Extracted page text data
────────────────

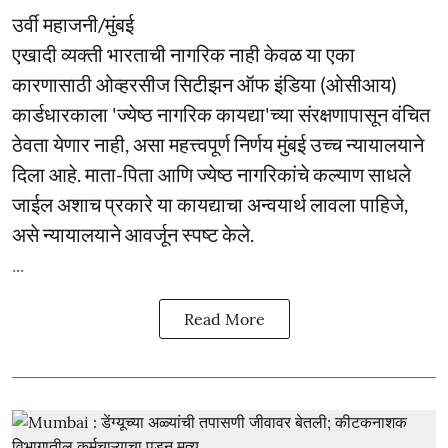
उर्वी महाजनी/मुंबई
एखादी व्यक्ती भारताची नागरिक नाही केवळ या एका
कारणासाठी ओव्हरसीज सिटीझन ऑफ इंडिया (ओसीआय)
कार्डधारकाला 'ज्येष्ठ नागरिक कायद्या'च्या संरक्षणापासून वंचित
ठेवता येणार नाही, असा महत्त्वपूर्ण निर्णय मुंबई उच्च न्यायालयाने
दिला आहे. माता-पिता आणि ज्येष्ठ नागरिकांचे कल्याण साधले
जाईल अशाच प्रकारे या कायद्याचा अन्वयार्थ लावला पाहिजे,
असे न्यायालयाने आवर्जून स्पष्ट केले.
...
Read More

────────────────

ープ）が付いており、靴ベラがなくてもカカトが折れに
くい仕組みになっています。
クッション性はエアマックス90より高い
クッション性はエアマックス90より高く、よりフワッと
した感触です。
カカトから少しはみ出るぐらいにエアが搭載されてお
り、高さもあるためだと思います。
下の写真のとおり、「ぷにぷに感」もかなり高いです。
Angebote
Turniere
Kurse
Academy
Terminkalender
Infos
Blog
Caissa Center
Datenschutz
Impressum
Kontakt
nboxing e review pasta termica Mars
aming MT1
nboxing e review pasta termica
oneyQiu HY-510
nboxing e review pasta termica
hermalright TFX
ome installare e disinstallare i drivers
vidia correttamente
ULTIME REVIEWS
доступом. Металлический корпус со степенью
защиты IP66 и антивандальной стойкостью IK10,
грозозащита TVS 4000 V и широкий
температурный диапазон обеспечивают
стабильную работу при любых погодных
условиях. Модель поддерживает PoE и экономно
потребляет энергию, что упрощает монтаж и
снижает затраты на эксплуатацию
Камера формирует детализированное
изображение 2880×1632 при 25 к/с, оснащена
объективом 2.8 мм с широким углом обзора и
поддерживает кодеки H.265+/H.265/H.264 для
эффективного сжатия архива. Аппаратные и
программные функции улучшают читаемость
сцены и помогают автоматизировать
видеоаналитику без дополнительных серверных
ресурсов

────────────────

### ASSIGNED TASK
What is needed is an exact copy of the lines above, from the one containing "कार्डधारकाला 'ज्येष्ठ नागरिक" through the one containing "जाईल अशाच प्रकारे", with nothing added.

### TASK RESULT
कार्डधारकाला 'ज्येष्ठ नागरिक कायद्या'च्या संरक्षणापासून वंचित
ठेवता येणार नाही, असा महत्त्वपूर्ण निर्णय मुंबई उच्च न्यायालयाने
दिला आहे. माता-पिता आणि ज्येष्ठ नागरिकांचे कल्याण साधले
जाईल अशाच प्रकारे या कायद्याचा अन्वयार्थ लावला पाहिजे,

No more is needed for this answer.